Under the Hood of Microsoft Cowork

Seven Patterns Anthropic Just Showed Us

Apr 21, 2026

For the first time, we can read the source code of the layer Microsoft Cowork runs on.

Anthropic has unbundled the agentic AI stack into three licensable layers: the model, the harness, and the application. Microsoft has licensed the middle two. Until three weeks ago, the harness was a black box. Now it isn’t. Here is what 512,000 lines of TypeScript tell us about where Microsoft Cowork is going, and why the architectural pattern language matters more than the model choice.

View all my published articles

The Three-Layer Stack

Most coverage of modern agentic AI still treats the model as the product. That framing is a year out of date. Look at how the serious labs ship agentic AI in 2026 and you see three distinct layers, each licensable on its own terms.

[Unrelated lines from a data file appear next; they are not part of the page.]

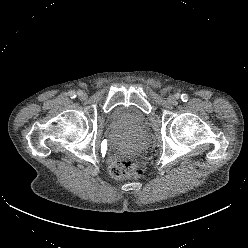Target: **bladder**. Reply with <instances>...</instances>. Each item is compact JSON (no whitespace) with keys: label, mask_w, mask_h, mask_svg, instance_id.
<instances>
[{"label":"bladder","mask_w":248,"mask_h":248,"mask_svg":"<svg viewBox=\"0 0 248 248\" xmlns=\"http://www.w3.org/2000/svg\"><path fill=\"white\" fill-rule=\"evenodd\" d=\"M146 118L131 108L119 106L111 114V125L116 130L113 144L118 148H138L145 144L142 131Z\"/></svg>","instance_id":"obj_1"}]
</instances>
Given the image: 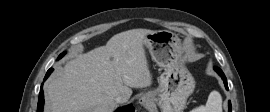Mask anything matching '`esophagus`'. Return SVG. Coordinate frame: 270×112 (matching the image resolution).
<instances>
[{"label":"esophagus","instance_id":"34e87169","mask_svg":"<svg viewBox=\"0 0 270 112\" xmlns=\"http://www.w3.org/2000/svg\"><path fill=\"white\" fill-rule=\"evenodd\" d=\"M138 103L141 105V106H144V107H148L152 104V99L149 95H142L139 100H138Z\"/></svg>","mask_w":270,"mask_h":112}]
</instances>
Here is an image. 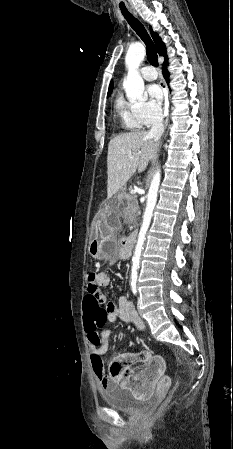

The bottom layer is the model. Claude Opus 4.7, GPT-5.2, Gemini 3 Ultra. This is the part every analyst benchmarks and every procurement team interrogates. It is also the part where the differentiation gap is narrowing fastest.

The middle layer is the harness. This is the agentic runtime that wraps the model. It is the while-loop over tool calls, the context compaction pipeline, the permission gates, the memory system, the sub-agent orchestrator, the MCP integration layer. Anthropic’s version of this middle layer is exposed to customers as the Claude Agent SDK. Until March 31, most people outside of Anthropic had no real sense of how deeply engineered this layer actually is.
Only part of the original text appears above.